IMF Warns of "Serious Crisis"; But Wait, There's More; Consumer Borrowing Increases; The Real Lender of Last Resort; Misfortune Cookies
(What you need to know and what it means!)
By Kevin Depew | 4 October 2007
Minyanville's daily Five Things You Need to Know to stay ahead of the pack on Wall Street:
1. IMF Warns of "Serious Crisis"
Rodrigo Rato, outgoing managing director of the International Monetary Fund, warned that the credit squeeze was a “serious crisis” that was not over yet and would curtail growth worldwide, the Financial Times reported.
- “Policymakers should not think that the problems will stay at the desk of the bankers,” Rato told the FT.
- “Problems are going to come to the real sector, come to the budgets— that is something we keep telling people.”
- The outgoing IMF chief said many of the big emerging markets are growing rapidly, but “to what extent they will keep that momentum will depend on how long the slowdown is in the US and Europe."
- Wait a minute, did we say, "outgoing" IMF director?
- Indeed we did, which admittedly takes some of the sting out of Rato's warnings.
- It's a bit like when you take a new job, get drunk at your celebratory party, and blab to everyone about how your old firm is horrible and will probably collapse into bankruptcy without your genius to rely on anymore.
Outgoing IMF Director Rodrigo Rato also told the Financial Times the U.S. dollar is now "undervalued" on many measures, a statement which the FT gushed is "an unusually bold assessment."
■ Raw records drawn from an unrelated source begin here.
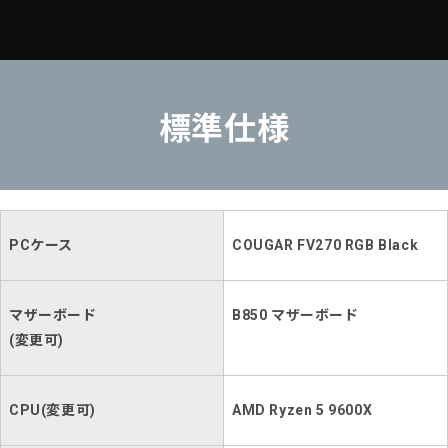
標準仕様
PCケース
COUGAR FV270 RGB Black
マザーボード
B850 マザーボード
(変更可)
CPU(変更可)
AMD Ryzen 5 9600X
- Is it? Is it really an "unusually bold assessment"?
- We're not so sure.
- First, the U.S. dollar index is down more than 2% in the past 30 days alone, and down nearly 6.5% year-to-date.
- Over the past 18 months it's down 14%.
- And now we're seeing the inevitable stories rushing to embrace the decline as positive for business.
- Bloomberg boasts "Weak Dollar Boosts Growth Without Fueling Inflation."
- "The dollar is in a quasi-sweet spot," Joseph Quinlan, chief market strategist at Bank of America (BAC), told Bloomberg.
- "It's dropped enough that it's creating an earnings upside for U.S. multinationals, while I expect many foreign companies to hold the line on prices they charge U.S. consumers."
- Too bad those those are two different and unrelated things: earnings upside for multinationals, and domestic pricing power.
The Federal Reserve on Friday reported that consumer credit rose at an annual rate of 5.9% in August, the biggest increase in three months.
- The increase in consumer credit was led by an 8.1% increase in revolving credit, which is the category that includes credit cards.
- Non-revolving credit, which includes auto loans, also rose at a faster pace, increasing 4.7% annualized, compared with 3.1% in July and 4% in June.
- Overall, consumer credit rose by $12.2 billion to a record $2.469 trillion.
- As we noted in Friday's preview, consumers are increasingly turning to their credit cards— the lender of last resort— to replace home equity loans as a source of ready cash.
- But is it really true that credit cards are the lender of last resort? Let's move to today's Number Four.
Another category of lender has surged in popularity in recent years, payday loan shops, which are perhaps truly lenders of last resort. The Center for Responsible Lending estimates that payday lenders cost American families $4.2 billion every year. Payday loans typically charge fees equal to 400% APR.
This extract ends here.